Publicado na Coluna Semanal do Dr. Noronha a convite do sítio “Última Instância – Revista Jurídica”, São Paulo, Brasil, 23 de dezembro de 2009.
São Paulo – Na semana do dia 14 de dezembro de 2009, o Judiciário inglês decretou um mandado de prisão contra Tzipi Livni, ex-chanceler de Israel, por sua participação nos abusos havidos quando da incursão militar israelense na Faixa de Gaza, há um ano.
A mesma doutrina já havia sido utilizada pelos tribunais belgas na perseguição criminal do ex-primeiro-ministro de Israel, Ariel Sharon, por conta de sua participação no massacre dos campos de refugiados Sabra e Shatila, em 1982, no Líbano. Esse foi também o embasamento legal utilizado pelo Judiciário espanhol para a decretação de um mandado internacional de prisão contra o General Augusto Pinochet e, por Israel, para julgar o nazista Adolf Eichmann.

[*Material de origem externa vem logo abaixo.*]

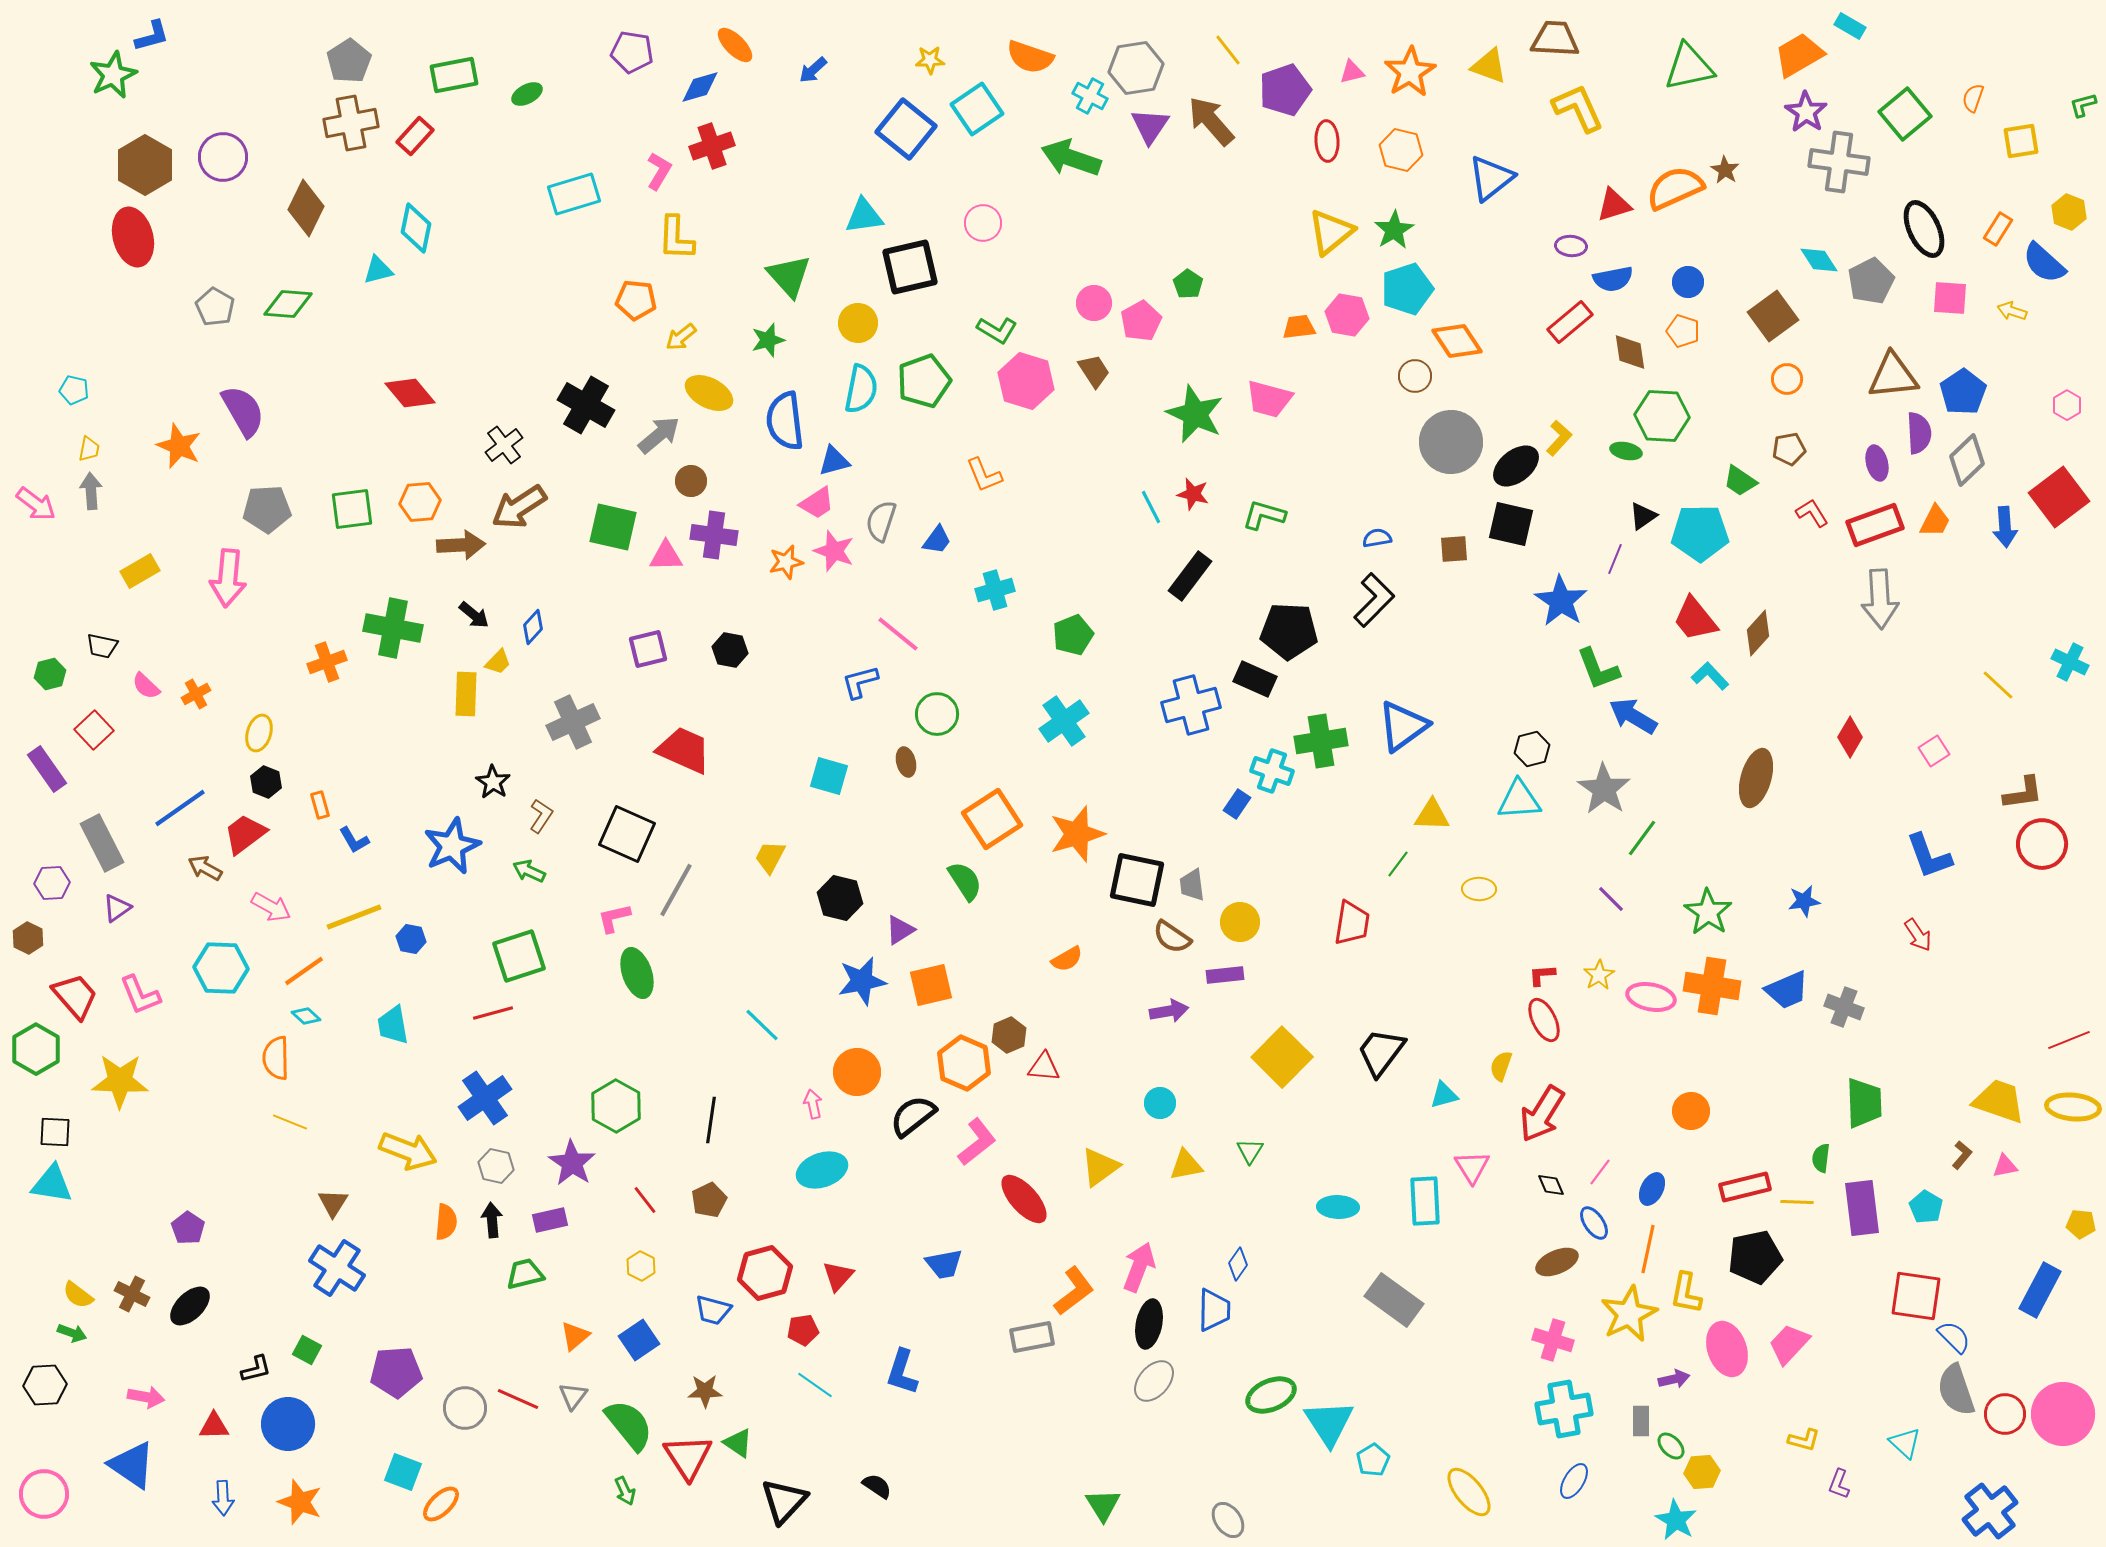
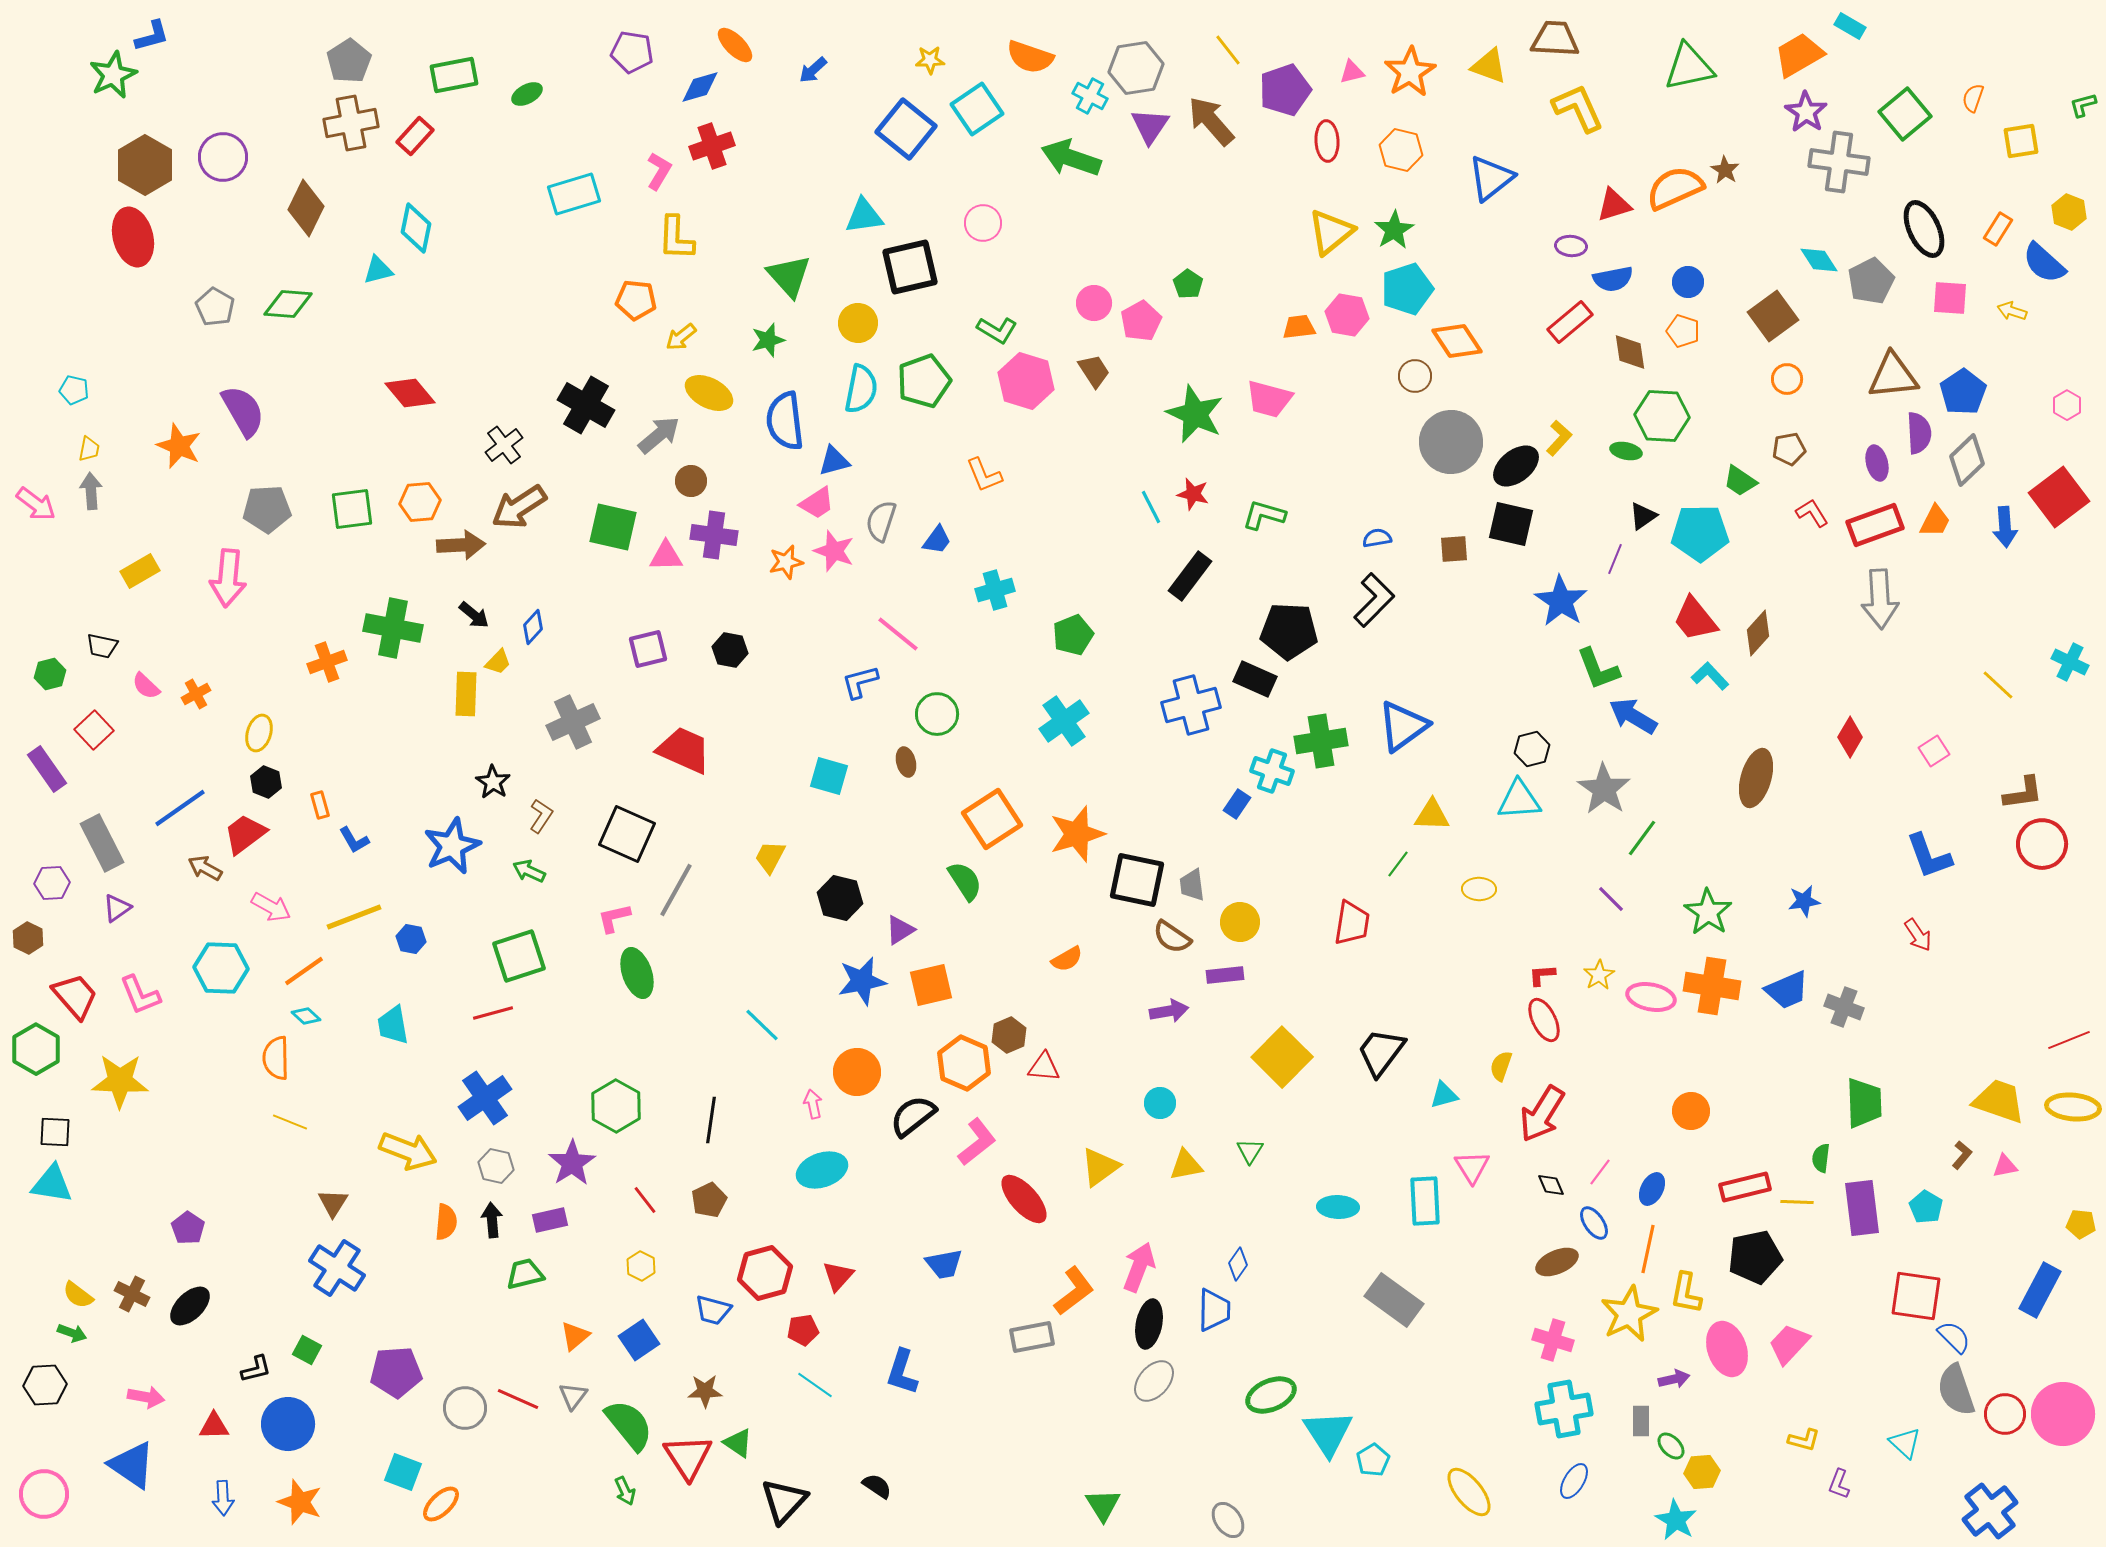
purple star at (572, 1163): rotated 6 degrees clockwise
cyan triangle at (1329, 1423): moved 1 px left, 10 px down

A doutrina da jurisdição universal evoluiu de uma base legal consuetudinária muito limitada ao combate à pirataria, existente desde o direito romano, para dar o substrato jurídico que permitiu a perseguição dos crimes de guerra praticados durante a Segunda Guerra Mundial pelas potências derrotadas, nos tribunais de Nuremberg e Tóquio.
Em realidade a doutrina da jurisdição universal apresenta uma exceção ao princípio da territorialidade, um dos fundamentos do conceito de soberania. Assim, a doutrina sob comento reconhece uma jurisdição extraterritorial no caso de crimes que, por sua gravidade, são reputados cometidos erga omnes, ou seja, toda a comunidade mundial, mas também contra o direito cogente, jus cogens, normas absolutas e irrevogáveis do direito internacional.
A combinação desses dois fatores permitiria a um Estado o processo criminal de cidadãos de terceiros países, nele não residentes, não apenas por crimes cometidos em seu território e contra seus habitantes e suas respectivas propriedades, mas também daqueles sem nenhum vínculo direto com seu ordenamento jurídico de direito interno.
A doutrina da jurisdição universal inspirou a adoção pela comunidade internacional, através do Tratado de Roma de 1998, de um estatuto e estrutura judiciária para a perseguição criminal do genocídio, de crimes contra a Humanidade, crimes de guerra e assemelhados. Todavia, o Tratado de Roma somente é válido para os seus signatários.
Da mesma maneira, as mais recentes convenções internacionais para a supressão do terrorismo, como a Convenção Européia de 1977, e as Convenções Internacionais de 1997 e de 1999, valem-se da doutrina em comento para assegurar a jurisdição extraterritorial nos crimes ali definidos, estabelecendo um mecanismo possível para o respectivo processo criminal.
O próprio Conselho de Segurança da ONU (Organização das Nações Unidas), na Resolução 1566, de 2004, conclama as nações a punir atos criminosos, incluindo os praticados contra civis, praticados com o propósito de provocar um estado de terror no público em geral, intimidar uma população ou compelir um governo ou organismo internacional a praticar ou se abster da prática de qualquer ato.
Por sua natureza consuetudinária e também flexível, a doutrina da jurisdição internacional tem sido historicamente utilizada com erros e acertos e, muitas vezes, até mesmo para justificar o exercício arbitrário das próprias razões de certos Estados. Porém, a mesma doutrina tem sido usada para a perseguição de certos graves crimes ainda não alcançáveis pelo direito internacional, como o Tratado de Roma.
Parece claro que a forma de se dar maior segurança jurídica ao combate dos graves ilícitos criminais na esfera internacional seja o adensamento do direito internacional com a adesão ao Tratado de Roma por todos os países e a conseqüente universalização do aceite de suas normas.